Advancement to Doctoral Candidacy:
A doctoral student is advanced to doctoral candidacy when s/he has completed all requirements for the doctoral degree except the research, writing, and defense of the doctoral dissertation. These requirements include completing all required coursework, passing the comprehensive examination, writing an acceptable dissertation research proposal, passing the preliminary examination for doctoral students, and fulfilling the language proficiency requirement.
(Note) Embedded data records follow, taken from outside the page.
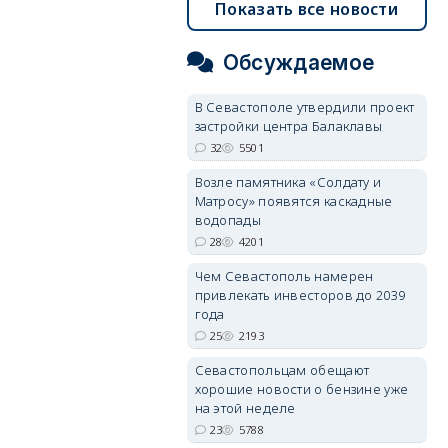
Показать все новости
Обсуждаемое
В Севастополе утвердили проект
застройки центра Балаклавы
32
5501
Возле памятника «Солдату и
Матросу» появятся каскадные
водопады
28
4201
Чем Севастополь намерен
привлекать инвесторов до 2039
года
25
2193
Севастопольцам обещают
хорошие новости о бензине уже
на этой неделе
23
5788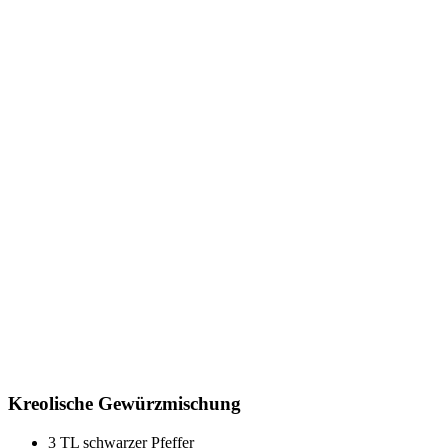
Kreolische Gewürzmischung
3 TL schwarzer Pfeffer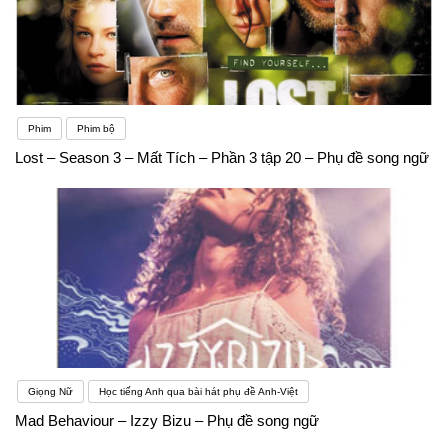
Phim
Phim bộ
Lost – Season 3 – Mất Tích – Phần 3 tập 20 – Phụ đề song ngữ
Giọng Nữ
Học tiếng Anh qua bài hát phụ đề Anh-Việt
Mad Behaviour – Izzy Bizu – Phụ đề song ngữ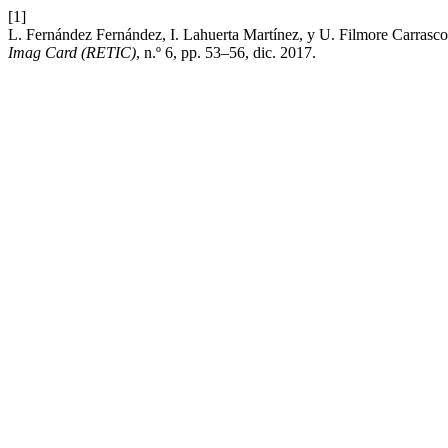
[1]
L. Fernández Fernández, I. Lahuerta Martínez, y U. Filmore Carrasco,
Imag Card (RETIC)
, n.º 6, pp. 53–56, dic. 2017.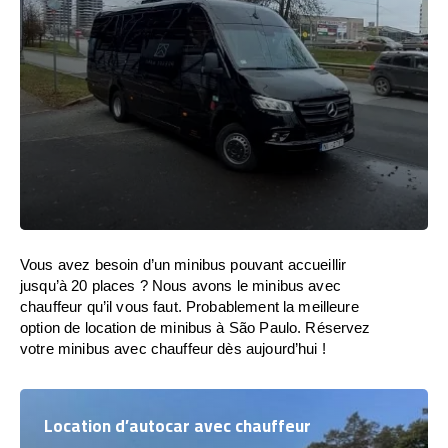
Vous avez besoin d’un minibus pouvant accueillir
jusqu’à 20 places ? Nous avons le minibus avec
chauffeur qu’il vous faut. Probablement la meilleure
option de location de minibus à São Paulo. Réservez
votre minibus avec chauffeur dès aujourd’hui !
Location d’autocar avec chauffeur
A student cannot be advanced to candidacy with a grade of "I" (Incomplete) or "NR" (No Record) on her/his transcript.
The doctoral dissertation must constitute a significant, original, research-based contribution to scholarship in the student's field of study. It must also conform to the rules set out in Temple University Graduate School's "Dissertation and Thesis Handbook."
Upon advancement to doctoral candidacy, each student must form a Doctoral Advisory Committee. This committee must include at least two Graduate Faculty members from the Department of Anthropology, one of whom serves as the student's primary academic advisor and as chair of the committee. The committee may also include one or more Graduate Faculty members from other Temple schools/colleges, departments, or programs; faculty members from other universities; and/or other doctorally trained experts. The members of the Doctoral Advisory Committee supervise the student's doctoral research and the writing of the dissertation.
The completed dissertation is read and evaluated by a Dissertation Examining Committee, which consists of the members of the Doctoral Advisory Committee plus an external reader for the dissertation defense. The external committee member is ideally a member of the Graduate Faculty at Temple but may not be from the faculty of the student's home department and may not have been involved in the planning, execution, or write-up of the dissertation research. A faculty member from another university or other doctorally trained expert may also serve as the external committee member with approval of the Graduate School. In addition to being evaluated and approved by the committee members in its written form, the completed doctoral dissertation must be presented and defended orally by the doctoral candidate.